Data for review below:

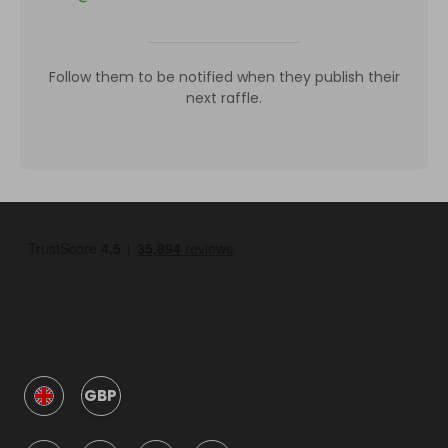
Follow them to be notified when they publish their
next raffle.
GBP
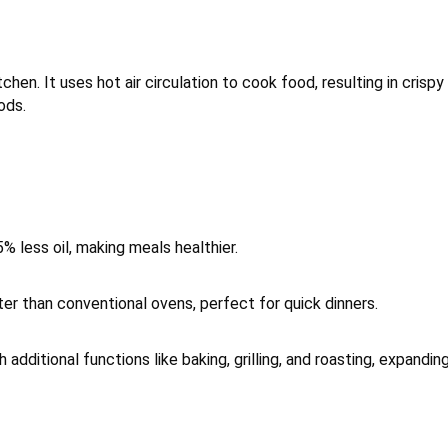
tchen. It uses hot air circulation to cook food, resulting in crispy
ods.
5% less oil, making meals healthier.
ter than conventional ovens, perfect for quick dinners.
additional functions like baking, grilling, and roasting, expandin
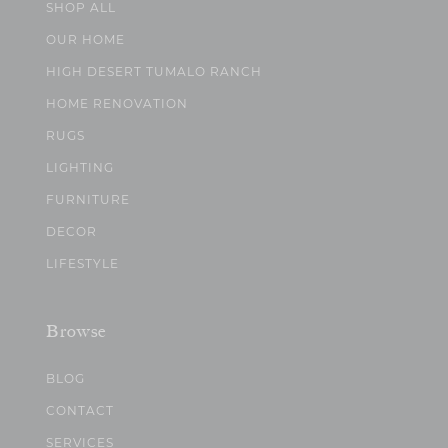
SHOP ALL
OUR HOME
HIGH DESERT TUMALO RANCH
HOME RENOVATION
RUGS
LIGHTING
FURNITURE
DECOR
LIFESTYLE
Browse
BLOG
CONTACT
SERVICES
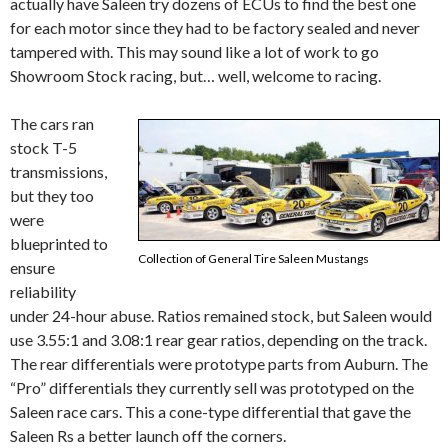
actually have Saleen try dozens of ECUs to find the best one
for each motor since they had to be factory sealed and never
tampered with. This may sound like a lot of work to go
Showroom Stock racing, but… well, welcome to racing.
The cars ran
stock T-5
transmissions,
but they too
were
blueprinted to
Collection of General Tire Saleen Mustangs
ensure
reliability
under 24-hour abuse. Ratios remained stock, but Saleen would
use 3.55:1 and 3.08:1 rear gear ratios, depending on the track.
The rear differentials were prototype parts from Auburn. The
“Pro” differentials they currently sell was prototyped on the
Saleen race cars. This a cone-type differential that gave the
Saleen Rs a better launch off the corners.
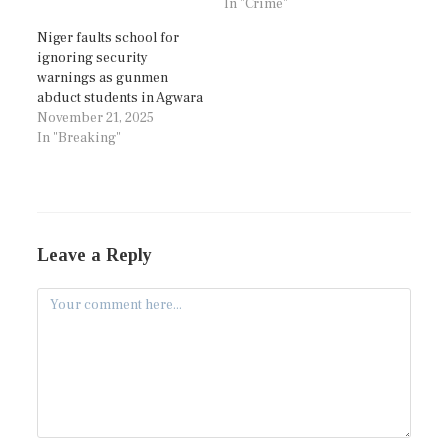
In "Crime"
Niger faults school for
ignoring security
warnings as gunmen
abduct students in Agwara
November 21, 2025
In "Breaking"
Leave a Reply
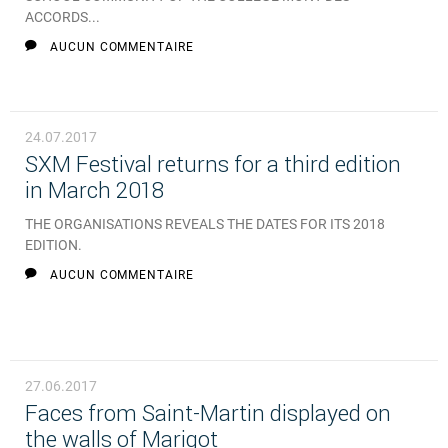
ACCORDS...
AUCUN COMMENTAIRE
24.07.2017
SXM Festival returns for a third edition
in March 2018
THE ORGANISATIONS REVEALS THE DATES FOR ITS 2018
EDITION.
AUCUN COMMENTAIRE
27.06.2017
Faces from Saint-Martin displayed on
the walls of Marigot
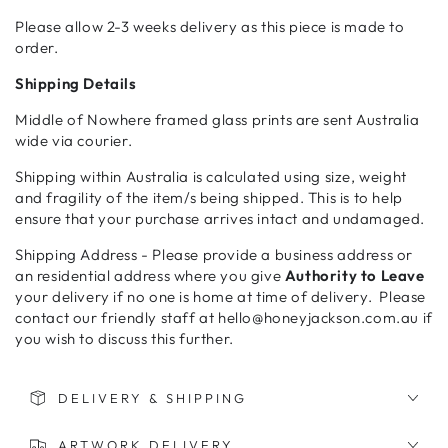
Please allow 2-3 weeks delivery as this piece is made to
order.
Shipping Details
Middle of Nowhere framed glass prints are sent Australia
wide via courier.
Shipping within Australia is calculated using size, weight
and fragility of the item/s being shipped. This is to help
ensure that your purchase arrives intact and undamaged.
Shipping Address - Please provide a business address or
an residential address where you give
Authority to Leave
your delivery if no one is home at time of delivery. Please
contact our friendly staff at hello@honeyjackson.com.au if
you wish to discuss this further.
DELIVERY & SHIPPING
ARTWORK DELIVERY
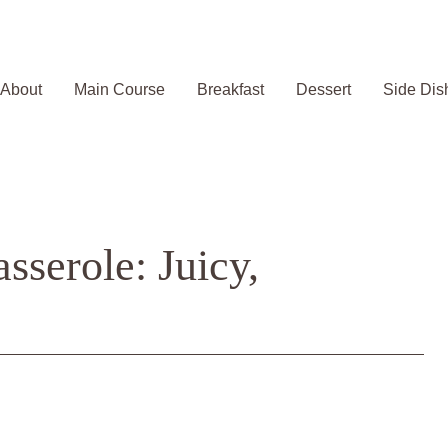
About
Main Course
Breakfast
Dessert
Side Dis
serole: Juicy,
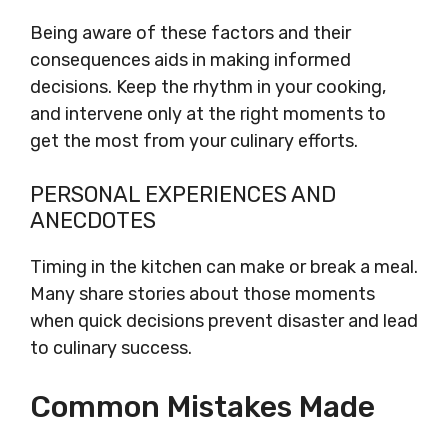
Being aware of these factors and their
consequences aids in making informed
decisions. Keep the rhythm in your cooking,
and intervene only at the right moments to
get the most from your culinary efforts.
PERSONAL EXPERIENCES AND
ANECDOTES
Timing in the kitchen can make or break a meal.
Many share stories about those moments
when quick decisions prevent disaster and lead
to culinary success.
Common Mistakes Made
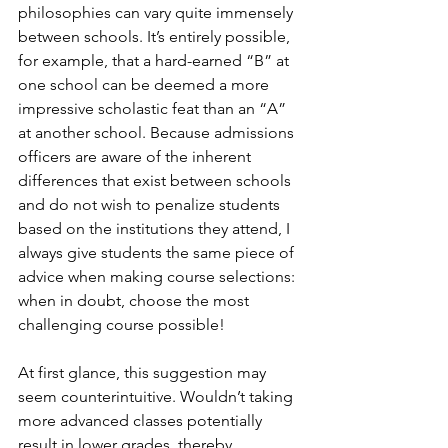
philosophies can vary quite immensely 
between schools. It’s entirely possible, 
for example, that a hard-earned “B” at 
one school can be deemed a more 
impressive scholastic feat than an “A” 
at another school. Because admissions 
officers are aware of the inherent 
differences that exist between schools 
and do not wish to penalize students 
based on the institutions they attend, I 
always give students the same piece of 
advice when making course selections: 
when in doubt, choose the most 
challenging course possible!
At first glance, this suggestion may 
seem counterintuitive. Wouldn’t taking 
more advanced classes potentially 
result in lower grades, thereby 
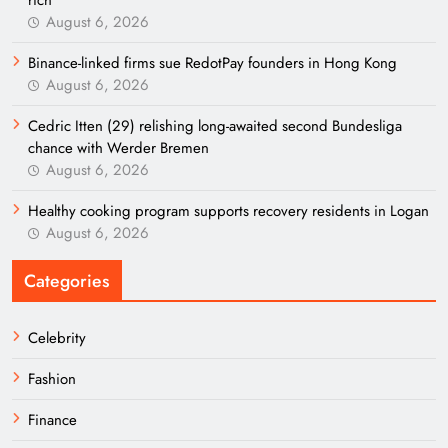
rich
August 6, 2026
Binance-linked firms sue RedotPay founders in Hong Kong
August 6, 2026
Cedric Itten (29) relishing long-awaited second Bundesliga
chance with Werder Bremen
August 6, 2026
Healthy cooking program supports recovery residents in Logan
August 6, 2026
Categories
Celebrity
Fashion
Finance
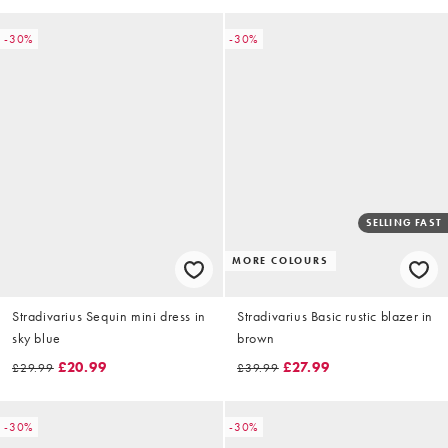
-30%
-30%
SELLING FAST
MORE COLOURS
Stradivarius Sequin mini dress in
Stradivarius Basic rustic blazer in
sky blue
brown
£20.99
£27.99
£29.99
£39.99
-30%
-30%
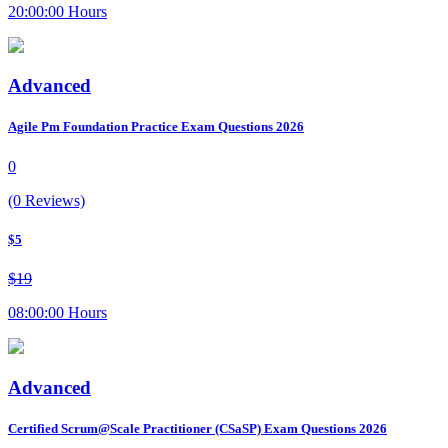
20:00:00 Hours
Advanced
Agile Pm Foundation Practice Exam Questions 2026
0
(0 Reviews)
$5
$19
08:00:00 Hours
Advanced
Certified Scrum@Scale Practitioner (CSaSP) Exam Questions 2026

End of Data for review.

• _Exercise prompt_:
Reproduce the data above exactly, but only from the line containing "warnings as gunmen" through the line containing "between schools. It’s"; skip the pictures.

• _Response below_:
warnings as gunmen
abduct students in Agwara
November 21, 2025
In "Breaking"
Leave a Reply
ACCORDS...
AUCUN COMMENTAIRE
24.07.2017
SXM Festival returns for a third edition
in March 2018
THE ORGANISATIONS REVEALS THE DATES FOR ITS 2018
EDITION.
AUCUN COMMENTAIRE
27.06.2017
Faces from Saint-Martin displayed on
the walls of Marigot
Please allow 2-3 weeks delivery as this piece is made to
order.
Shipping Details
Middle of Nowhere framed glass prints are sent Australia
wide via courier.
Shipping within Australia is calculated using size, weight
and fragility of the item/s being shipped. This is to help
ensure that your purchase arrives intact and undamaged.
Shipping Address - Please provide a business address or
an residential address where you give
Authority to Leave
your delivery if no one is home at time of delivery. Please
contact our friendly staff at hello@honeyjackson.com.au if
you wish to discuss this further.
DELIVERY & SHIPPING
ARTWORK DELIVERY
About
Main Course
Breakfast
Dessert
Side Dis
serole: Juicy,
Being aware of these factors and their
consequences aids in making informed
decisions. Keep the rhythm in your cooking,
and intervene only at the right moments to
get the most from your culinary efforts.
PERSONAL EXPERIENCES AND
ANECDOTES
Timing in the kitchen can make or break a meal.
Many share stories about those moments
when quick decisions prevent disaster and lead
to culinary success.
Common Mistakes Made
philosophies can vary quite immensely 
between schools. It’s entirely possible, 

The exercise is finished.